On your site you should highlight your contact details and exactly what services you can offer in which areas. You should also include stories and pictures of your work and testimonials from some satisfied customers. You can get your own web site either by using a recommended web designer (ask around) or by using a service like WIX which allows you to do it yourself.

As the older generation pass away, connecting with new businesses through the Internet is only going to grow. In the future it’s likely to be the only way new business arrives when prospects have no word of mouth recommendations to go on.

Satisfy your customers

As mentioned before, recommendations are the largest generator of new business. The biggest influence on getting recommendations is the excellence of the work done, the attitude and reliability of the installer and leaving behind the feeling that the price was fair.

When something goes wrong and it’s put right quickly and efficiently, research suggests that the customer becomes more loyal than when everything went smoothly. This does actually make sense. That’s because the customer has learnt from experience that they can trust you. Prioritising work to put things right is not only fair to the customer, it makes good business sense too.

Research with more than a thousand homeowners conducted by my company, Powered Now, found that 50% see reputation as critical in deciding who to go with. This aligns completely with the feeling that recommendation is the top determinant in selecting an installer. That’s why doing quality work is the number one priority if you want to run a successful business.
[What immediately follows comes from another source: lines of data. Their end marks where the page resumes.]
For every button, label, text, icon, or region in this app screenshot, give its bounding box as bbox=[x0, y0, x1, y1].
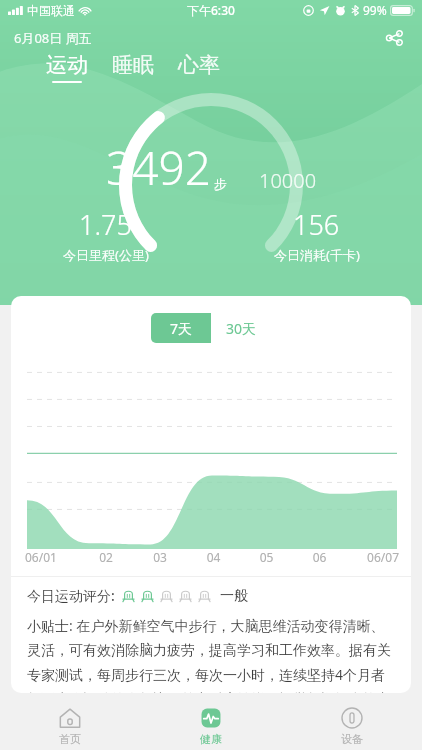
staticText: 今日消耗(千卡) bbox=[274, 246, 360, 264]
staticText: 04 bbox=[187, 549, 240, 565]
staticText: 设备 bbox=[341, 732, 363, 746]
button[interactable]: 健康 bbox=[140, 702, 281, 750]
staticText: 7天 bbox=[170, 319, 193, 338]
staticText: 步 bbox=[214, 176, 227, 192]
staticText: 健康 bbox=[200, 732, 222, 746]
staticText: 睡眠 bbox=[112, 52, 154, 78]
staticText: 99% bbox=[363, 2, 387, 18]
staticText: 下午6:30 bbox=[187, 2, 235, 18]
button[interactable]: 睡眠 bbox=[110, 52, 156, 83]
staticText: 一般 bbox=[220, 587, 248, 605]
button[interactable]: 30天 bbox=[211, 313, 271, 343]
staticText: 小贴士: 在户外新鲜空气中步行，大脑思维活动变得清晰、灵活，可有效消除脑力疲劳，… bbox=[27, 616, 395, 693]
button[interactable]: 运动 bbox=[44, 52, 90, 83]
staticText: 首页 bbox=[59, 732, 81, 746]
button[interactable]: 设备 bbox=[281, 702, 422, 750]
staticText: 06 bbox=[293, 549, 346, 565]
staticText: 3492 bbox=[106, 136, 212, 199]
staticText: 30天 bbox=[226, 319, 257, 338]
staticText: 06/07 bbox=[346, 549, 399, 565]
staticText: 03 bbox=[133, 549, 187, 565]
button[interactable]: Share bbox=[377, 25, 411, 51]
staticText: 156 bbox=[293, 206, 340, 243]
staticText: 运动 bbox=[46, 52, 88, 78]
staticText: 02 bbox=[79, 549, 133, 565]
button[interactable]: 心率 bbox=[176, 52, 222, 83]
staticText: 05 bbox=[240, 549, 293, 565]
button[interactable]: 首页 bbox=[0, 702, 140, 750]
staticText: 06/01 bbox=[25, 549, 79, 565]
staticText: 今日里程(公里) bbox=[63, 246, 149, 264]
staticText: 中国联通 bbox=[27, 3, 75, 18]
staticText: 1.75 bbox=[79, 206, 132, 243]
button[interactable]: 7天 bbox=[151, 313, 211, 343]
staticText: 6月08日 周五 bbox=[14, 29, 92, 47]
staticText: 今日运动评分: bbox=[27, 586, 115, 605]
staticText: 10000 bbox=[259, 167, 317, 194]
staticText: 心率 bbox=[178, 52, 220, 78]
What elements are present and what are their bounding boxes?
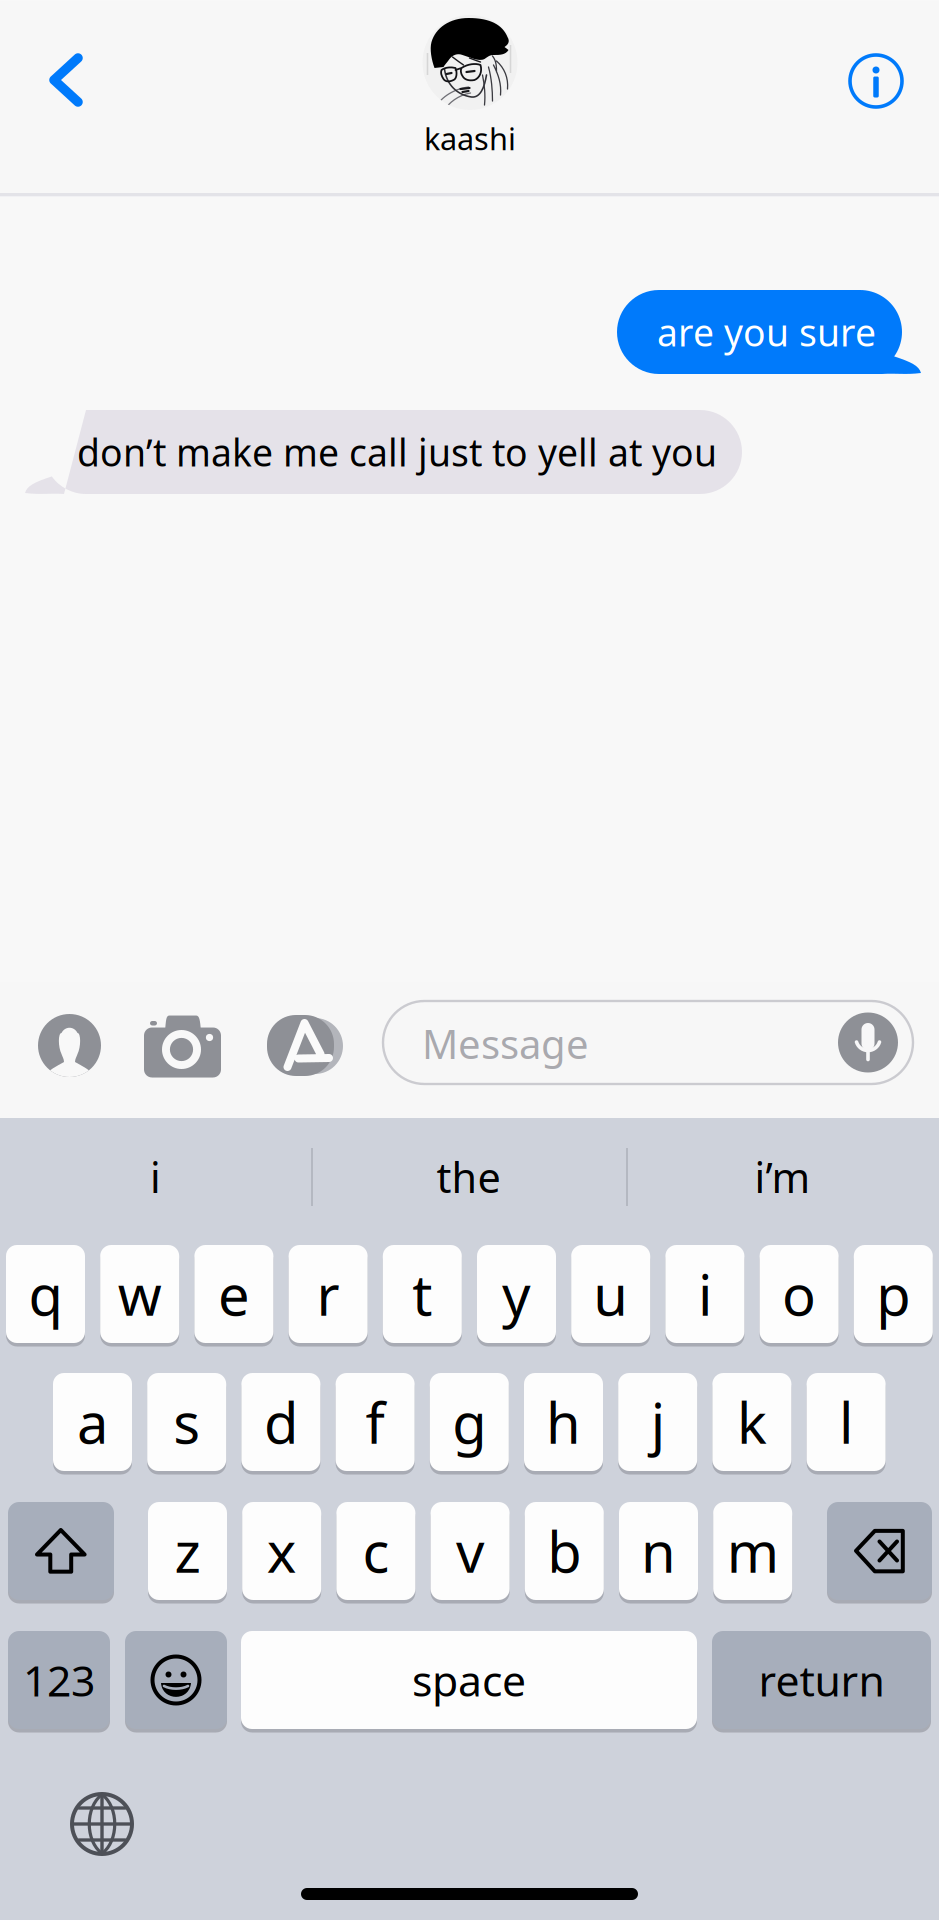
button[interactable]: Camera <box>144 1015 234 1111</box>
button[interactable]: i’m <box>626 1134 939 1220</box>
staticText: q <box>28 1257 62 1331</box>
button[interactable]: Delete <box>827 1502 932 1604</box>
button[interactable]: p <box>854 1245 933 1347</box>
button[interactable]: i <box>665 1245 744 1347</box>
button[interactable]: g <box>430 1373 509 1475</box>
button[interactable]: n <box>619 1502 698 1604</box>
button[interactable]: kaashi <box>360 15 580 159</box>
button[interactable]: return <box>712 1631 931 1733</box>
staticText: i <box>150 1150 161 1204</box>
staticText: f <box>366 1385 385 1459</box>
staticText: z <box>174 1514 200 1588</box>
button[interactable]: b <box>525 1502 604 1604</box>
button[interactable]: space <box>241 1631 697 1733</box>
staticText: don’t make me call just to yell at you <box>77 427 717 477</box>
staticText: y <box>502 1257 531 1331</box>
button[interactable]: w <box>100 1245 179 1347</box>
button[interactable]: the <box>311 1134 626 1220</box>
staticText: are you sure <box>657 307 876 357</box>
button[interactable]: Apps <box>267 1015 357 1111</box>
staticText: Message <box>422 1017 589 1070</box>
staticText: e <box>218 1257 250 1331</box>
staticText: the <box>436 1150 500 1204</box>
button[interactable]: Back <box>18 25 114 135</box>
staticText: o <box>782 1257 816 1331</box>
button[interactable]: Next keyboard <box>57 1779 147 1869</box>
staticText: h <box>546 1385 581 1459</box>
button[interactable]: a <box>53 1373 132 1475</box>
button[interactable]: e <box>194 1245 273 1347</box>
staticText: m <box>727 1514 779 1588</box>
button[interactable]: j <box>618 1373 697 1475</box>
button[interactable]: c <box>336 1502 415 1604</box>
staticText: t <box>412 1257 432 1331</box>
button[interactable]: t <box>383 1245 462 1347</box>
staticText: r <box>317 1257 340 1331</box>
staticText: x <box>267 1514 297 1588</box>
button[interactable]: Emoji <box>125 1631 227 1733</box>
button[interactable]: l <box>807 1373 886 1475</box>
staticText: space <box>412 1652 526 1708</box>
button[interactable]: o <box>760 1245 839 1347</box>
staticText: i’m <box>754 1150 810 1204</box>
staticText: s <box>173 1385 200 1459</box>
button[interactable]: u <box>571 1245 650 1347</box>
staticText: d <box>264 1385 298 1459</box>
button[interactable]: i <box>0 1134 311 1220</box>
staticText: kaashi <box>424 118 516 159</box>
button[interactable]: y <box>477 1245 556 1347</box>
staticText: l <box>839 1385 853 1459</box>
button[interactable]: f <box>336 1373 415 1475</box>
staticText: n <box>641 1514 676 1588</box>
staticText: v <box>456 1514 484 1588</box>
staticText: b <box>547 1514 581 1588</box>
button[interactable]: s <box>147 1373 226 1475</box>
staticText: k <box>737 1385 767 1459</box>
staticText: a <box>77 1385 108 1459</box>
staticText: c <box>362 1514 389 1588</box>
button[interactable]: h <box>524 1373 603 1475</box>
staticText: w <box>118 1257 162 1331</box>
button[interactable]: m <box>713 1502 792 1604</box>
button[interactable]: Contacts <box>38 1014 122 1110</box>
button[interactable]: k <box>712 1373 791 1475</box>
button[interactable]: r <box>289 1245 368 1347</box>
button[interactable]: Shift <box>8 1502 114 1604</box>
button[interactable]: z <box>148 1502 227 1604</box>
button[interactable]: x <box>242 1502 321 1604</box>
button[interactable]: v <box>431 1502 510 1604</box>
staticText: i <box>698 1257 712 1331</box>
staticText: 123 <box>23 1652 95 1708</box>
staticText: u <box>593 1257 628 1331</box>
button[interactable]: d <box>241 1373 320 1475</box>
staticText: p <box>876 1257 910 1331</box>
button[interactable]: Details <box>828 26 924 136</box>
staticText: return <box>758 1652 884 1708</box>
button[interactable]: Message <box>383 1001 913 1084</box>
staticText: j <box>651 1385 665 1459</box>
button[interactable]: 123 <box>8 1631 110 1733</box>
button[interactable]: q <box>6 1245 85 1347</box>
staticText: g <box>452 1385 486 1459</box>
Experiment with lead generators

60% of Homeowners are nervous with tradesmen that they had not previously met according to a poll by Bradstone Assured. Slightly under 50% worry that they will be ripped off. For these reasons 70% mentioned online reviews as important in deciding who to go with. Even more, 90%, said that they had looked at online reviews prior to making any decisions.

This is why online reviews and trust are so important. It’s something that a number of new services have tried to leverage. Arguably the most important are Rated People, Checkatrade (now substantially owned by Homeserve plc) and My Builder. All of these regularly advertise on TV trying to generate leads from people looking to get work done on their homes. All host customer reviews of their trade companies, doing their best to tick the trust box. They make their money by charging either a membership fee or a fee per lead.
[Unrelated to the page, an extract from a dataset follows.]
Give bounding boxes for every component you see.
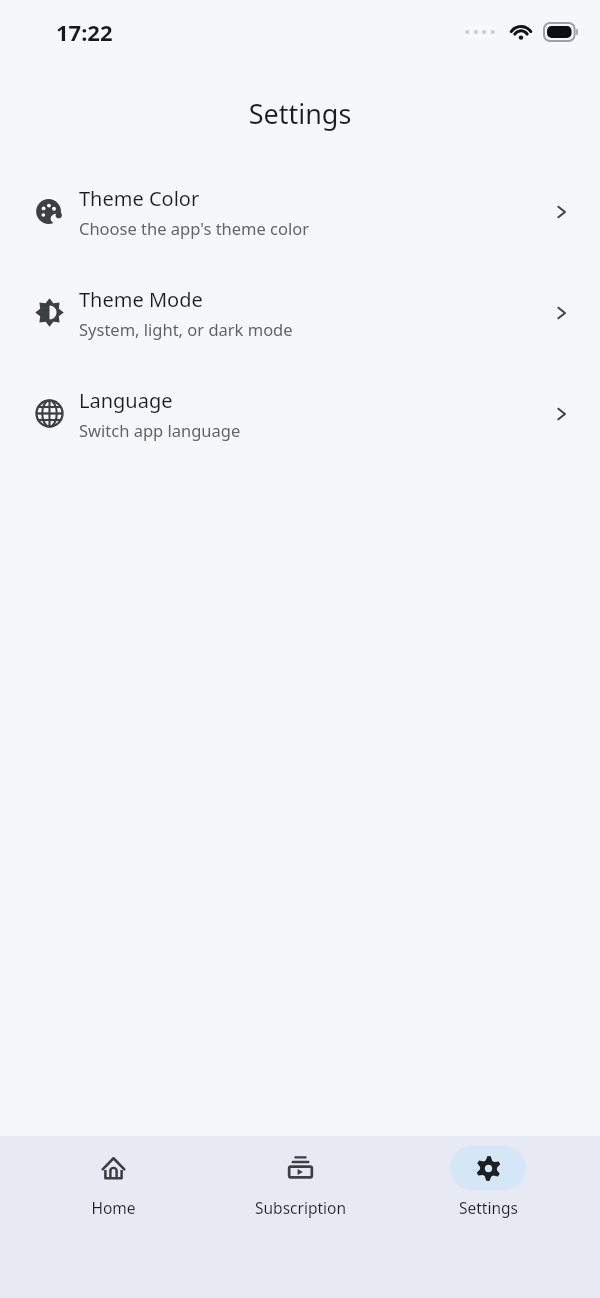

The original idea of these services is that traditional word-of-mouth marketing would be replaced by online customer reviews. This hasn’t happened as word of mouth is still very much alive. However, each of the three are now substantial businesses and they certainly can’t be described as failures.

These services do have some significant advantages. The first, which applies to Rated People and My Builder is that installers can turn the lead tap on or off to try to match incoming business to the capacity to do the job without undue waiting. The second benefit is that they have the potential to enable a business to grow much more rapidly than they would with word of mouth alone allows. As a result, they are most relevant to ambitious businesses.

Great in theory

This is all great in theory and some trade businesses have told me that they have been really helped by these services. However, critics say the reviews can’t be trusted and they particularly attract prospects who only buy on price. The picture is mixed so a simplistic view is just that – simplistic.

My recommendation is that if you are ambitious and want to grow faster, it’s worth experimenting with these services without committing too much money. At the same time, a proper test may mean winning some business on price in order to get initial reviews which are vital to success on these platforms.

Success for the long run

If you run a lifestyle business and like things as they are, generating more leads may not be of much interest. For others, it can give you more choices. I My hope that these ideas and thoughts are helpful. I am aware however that words are cheap. It takes a lot of hard work to actually implement them. Good luck!